Não existem retratos dos antepassados de Machado de Assis. Os avós eram escravos alforriados e, portanto, pretos (negros) ou pardos, dependendo dos critérios, nem que sejam empíricos ou intuitivos, de avaliação da pele e de traços fisionômicos em geral (observação: quando forro, o preto era “promovido” a pardo). A mãe era açoriana e branca.

 

Machado era um mestiço, digamos, mediano. Sua epiderme era um tanto escura mas seus cabelos e nariz tinham um quê mais caucasoide do que negroide.
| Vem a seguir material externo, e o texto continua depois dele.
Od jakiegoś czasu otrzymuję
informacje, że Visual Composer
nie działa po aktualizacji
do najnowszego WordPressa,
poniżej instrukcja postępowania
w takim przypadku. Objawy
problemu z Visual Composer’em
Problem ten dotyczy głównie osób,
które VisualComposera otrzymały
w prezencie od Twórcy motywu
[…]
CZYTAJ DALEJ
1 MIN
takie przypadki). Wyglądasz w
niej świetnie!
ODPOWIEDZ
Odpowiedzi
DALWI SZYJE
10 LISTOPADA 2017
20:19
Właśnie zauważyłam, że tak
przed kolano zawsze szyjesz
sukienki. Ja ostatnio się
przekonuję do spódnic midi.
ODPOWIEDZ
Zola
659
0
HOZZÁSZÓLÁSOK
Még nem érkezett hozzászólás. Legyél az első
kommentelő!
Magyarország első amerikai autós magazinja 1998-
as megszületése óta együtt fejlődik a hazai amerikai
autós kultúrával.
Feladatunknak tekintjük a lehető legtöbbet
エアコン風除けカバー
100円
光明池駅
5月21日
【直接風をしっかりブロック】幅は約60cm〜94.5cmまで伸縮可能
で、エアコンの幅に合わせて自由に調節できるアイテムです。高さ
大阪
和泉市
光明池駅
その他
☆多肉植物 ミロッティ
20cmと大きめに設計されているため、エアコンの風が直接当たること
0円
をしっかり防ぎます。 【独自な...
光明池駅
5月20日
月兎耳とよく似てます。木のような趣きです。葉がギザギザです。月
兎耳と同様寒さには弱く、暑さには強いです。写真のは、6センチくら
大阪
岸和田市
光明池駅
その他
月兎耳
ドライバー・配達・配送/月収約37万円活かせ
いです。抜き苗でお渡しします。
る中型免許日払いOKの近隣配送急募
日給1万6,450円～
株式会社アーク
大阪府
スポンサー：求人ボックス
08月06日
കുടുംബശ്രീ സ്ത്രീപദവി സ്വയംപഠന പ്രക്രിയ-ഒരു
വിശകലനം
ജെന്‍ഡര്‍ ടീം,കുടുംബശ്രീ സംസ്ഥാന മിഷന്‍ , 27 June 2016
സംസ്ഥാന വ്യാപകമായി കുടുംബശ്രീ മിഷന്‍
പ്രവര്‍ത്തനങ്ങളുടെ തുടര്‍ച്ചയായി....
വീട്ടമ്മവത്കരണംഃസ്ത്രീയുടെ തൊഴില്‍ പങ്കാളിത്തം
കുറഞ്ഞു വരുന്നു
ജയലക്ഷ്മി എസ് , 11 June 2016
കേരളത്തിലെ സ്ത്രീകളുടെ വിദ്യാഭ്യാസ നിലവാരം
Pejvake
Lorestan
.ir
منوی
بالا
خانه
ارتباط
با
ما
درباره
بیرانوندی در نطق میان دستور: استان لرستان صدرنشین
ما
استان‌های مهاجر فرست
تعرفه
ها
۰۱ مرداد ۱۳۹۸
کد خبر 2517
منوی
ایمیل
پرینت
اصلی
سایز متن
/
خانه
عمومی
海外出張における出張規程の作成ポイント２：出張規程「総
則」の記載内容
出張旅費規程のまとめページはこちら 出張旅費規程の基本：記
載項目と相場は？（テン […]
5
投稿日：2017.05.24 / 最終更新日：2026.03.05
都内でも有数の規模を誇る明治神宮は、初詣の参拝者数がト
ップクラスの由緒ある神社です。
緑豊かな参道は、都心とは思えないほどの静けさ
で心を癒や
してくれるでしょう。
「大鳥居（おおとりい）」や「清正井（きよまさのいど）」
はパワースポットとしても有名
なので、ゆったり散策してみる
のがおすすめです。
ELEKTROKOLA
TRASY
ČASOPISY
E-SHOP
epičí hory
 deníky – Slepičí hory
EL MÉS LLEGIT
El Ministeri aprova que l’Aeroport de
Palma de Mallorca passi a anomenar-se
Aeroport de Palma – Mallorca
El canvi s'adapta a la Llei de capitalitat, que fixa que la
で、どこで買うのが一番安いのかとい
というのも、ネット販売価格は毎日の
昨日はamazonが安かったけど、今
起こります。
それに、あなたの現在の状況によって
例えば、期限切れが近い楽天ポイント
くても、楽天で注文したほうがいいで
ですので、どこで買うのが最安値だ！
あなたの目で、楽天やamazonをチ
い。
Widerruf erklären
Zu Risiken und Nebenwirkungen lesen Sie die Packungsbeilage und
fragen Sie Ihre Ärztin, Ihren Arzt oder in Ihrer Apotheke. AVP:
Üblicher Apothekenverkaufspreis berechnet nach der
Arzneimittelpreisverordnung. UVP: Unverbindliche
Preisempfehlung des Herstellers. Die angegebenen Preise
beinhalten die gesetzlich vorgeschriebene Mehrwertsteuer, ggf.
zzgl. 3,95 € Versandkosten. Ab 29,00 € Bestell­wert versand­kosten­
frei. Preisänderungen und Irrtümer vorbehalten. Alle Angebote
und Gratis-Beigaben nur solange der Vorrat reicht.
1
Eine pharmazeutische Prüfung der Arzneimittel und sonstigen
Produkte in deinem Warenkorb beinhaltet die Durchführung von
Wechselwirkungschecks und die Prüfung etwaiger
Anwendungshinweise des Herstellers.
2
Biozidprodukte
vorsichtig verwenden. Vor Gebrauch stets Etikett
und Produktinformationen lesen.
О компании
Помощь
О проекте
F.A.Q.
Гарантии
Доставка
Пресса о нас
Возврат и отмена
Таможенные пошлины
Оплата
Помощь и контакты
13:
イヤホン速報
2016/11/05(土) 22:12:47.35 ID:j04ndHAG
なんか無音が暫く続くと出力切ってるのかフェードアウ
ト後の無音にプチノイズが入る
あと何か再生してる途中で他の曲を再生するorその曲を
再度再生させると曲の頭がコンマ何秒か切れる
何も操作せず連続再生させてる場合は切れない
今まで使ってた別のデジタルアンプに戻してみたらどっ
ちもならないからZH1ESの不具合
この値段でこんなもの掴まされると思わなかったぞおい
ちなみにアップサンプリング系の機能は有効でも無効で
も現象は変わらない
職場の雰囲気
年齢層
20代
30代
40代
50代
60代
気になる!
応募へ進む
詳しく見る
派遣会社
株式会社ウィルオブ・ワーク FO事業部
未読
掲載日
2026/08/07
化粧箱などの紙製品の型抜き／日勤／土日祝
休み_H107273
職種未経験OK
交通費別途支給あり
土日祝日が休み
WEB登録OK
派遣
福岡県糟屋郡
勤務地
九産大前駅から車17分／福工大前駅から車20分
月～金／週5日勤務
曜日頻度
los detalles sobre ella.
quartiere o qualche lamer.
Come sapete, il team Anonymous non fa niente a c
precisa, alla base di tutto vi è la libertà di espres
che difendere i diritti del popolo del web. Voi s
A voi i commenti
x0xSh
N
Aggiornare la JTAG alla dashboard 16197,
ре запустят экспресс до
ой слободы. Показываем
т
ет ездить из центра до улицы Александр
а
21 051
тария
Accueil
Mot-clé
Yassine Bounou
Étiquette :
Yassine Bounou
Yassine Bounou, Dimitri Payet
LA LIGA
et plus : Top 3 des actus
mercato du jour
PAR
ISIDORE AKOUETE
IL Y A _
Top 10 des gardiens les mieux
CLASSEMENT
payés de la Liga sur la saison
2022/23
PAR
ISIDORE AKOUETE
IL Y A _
A última foto do escritor revela que o avanço da idade encardiu sua tez, dando-lhe um ar de Velho Zuza, de tal modo que é lícito imaginar que o pai poderia ter sido negrão e ele ficou no meio-termo de seus genitores. Mas não é impossível que o pai fora um pardo como ele e a mãe não tenha sido tão clarinha, como o lusitano prototípico. Nem irmãos germanos são idênticos nesses quesitos.

Quando Machado morreu, Joaquim Nabuco fez um comentário um tanto estranho mas que decerto tinha um escopo lisonjeiro: “para mim ele era branco”. E mais: “creio que por tal se tomava”. E mais ainda: “lhe doeria” ser chamado de mulato. Acontece que o alvejamento social de Machado, registrado desde já no atestado de óbito, não o torna melhor escritor do que ele foi. Ao contrário. Quanto mais dificuldade no processo, mais meritório o produto. Quanto mais pé rapado, tímido, sem instrução formal, epilético e gago, melhor. Quanto mais tenha vivido antes da égide da Lei Áurea, melhor.

Machado teve três amores na vida, três europeias, uma italiana e duas portuguesas. Todas eram mais velhas (duas delas, quase 20 anos) e quem sabe a questão racial fosse menos importante do que a projeção da imagem da mãe, que morreu quando ele tinha nove anos de idade. Seu pai recasou, mas é improvável que Machado tenha se dado com a madrasta, a mulata Maria Inês da Silva.